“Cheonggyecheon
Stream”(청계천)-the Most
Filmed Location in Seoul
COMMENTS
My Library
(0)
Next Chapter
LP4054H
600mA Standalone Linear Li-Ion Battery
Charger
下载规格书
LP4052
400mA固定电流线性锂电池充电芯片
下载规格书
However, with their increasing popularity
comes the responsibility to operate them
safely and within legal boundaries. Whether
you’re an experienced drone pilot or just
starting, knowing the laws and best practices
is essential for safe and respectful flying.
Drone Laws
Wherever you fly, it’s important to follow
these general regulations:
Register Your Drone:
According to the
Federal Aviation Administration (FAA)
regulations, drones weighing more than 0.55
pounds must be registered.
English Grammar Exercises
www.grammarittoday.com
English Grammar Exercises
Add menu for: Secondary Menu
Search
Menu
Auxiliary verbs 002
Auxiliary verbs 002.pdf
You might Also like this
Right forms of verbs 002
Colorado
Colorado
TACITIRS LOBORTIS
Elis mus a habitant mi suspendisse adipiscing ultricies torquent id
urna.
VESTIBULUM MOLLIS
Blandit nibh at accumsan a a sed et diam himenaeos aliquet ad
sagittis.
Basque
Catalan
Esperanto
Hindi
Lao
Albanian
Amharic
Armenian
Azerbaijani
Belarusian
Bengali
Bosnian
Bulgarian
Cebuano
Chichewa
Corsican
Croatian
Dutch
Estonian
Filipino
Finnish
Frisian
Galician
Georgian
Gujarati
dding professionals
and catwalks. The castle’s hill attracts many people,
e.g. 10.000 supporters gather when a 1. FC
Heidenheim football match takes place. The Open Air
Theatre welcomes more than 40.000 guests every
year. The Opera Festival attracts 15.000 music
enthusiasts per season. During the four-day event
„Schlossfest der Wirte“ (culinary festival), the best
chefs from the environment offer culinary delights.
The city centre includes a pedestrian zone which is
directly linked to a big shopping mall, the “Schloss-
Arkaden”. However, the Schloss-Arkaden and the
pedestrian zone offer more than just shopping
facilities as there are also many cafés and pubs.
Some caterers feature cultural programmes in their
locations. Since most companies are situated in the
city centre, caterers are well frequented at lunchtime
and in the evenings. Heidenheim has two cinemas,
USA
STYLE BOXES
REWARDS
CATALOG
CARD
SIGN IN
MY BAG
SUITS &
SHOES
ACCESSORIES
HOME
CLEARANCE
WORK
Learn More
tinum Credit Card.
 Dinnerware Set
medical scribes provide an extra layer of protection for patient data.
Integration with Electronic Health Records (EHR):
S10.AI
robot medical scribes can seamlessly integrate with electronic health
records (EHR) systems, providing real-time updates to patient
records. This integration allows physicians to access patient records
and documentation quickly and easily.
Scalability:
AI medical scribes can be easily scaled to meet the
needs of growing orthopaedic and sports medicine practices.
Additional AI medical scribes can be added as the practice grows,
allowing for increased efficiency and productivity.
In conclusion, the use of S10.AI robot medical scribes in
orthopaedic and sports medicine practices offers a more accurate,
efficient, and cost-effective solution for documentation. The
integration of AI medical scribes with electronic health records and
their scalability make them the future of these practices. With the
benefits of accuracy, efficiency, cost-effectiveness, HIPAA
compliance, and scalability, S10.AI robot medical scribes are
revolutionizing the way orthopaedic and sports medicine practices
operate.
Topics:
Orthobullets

Exercise objective
Only one thing belongs in the answer: the number of lines of the data that contain the string "many".

Answer section
2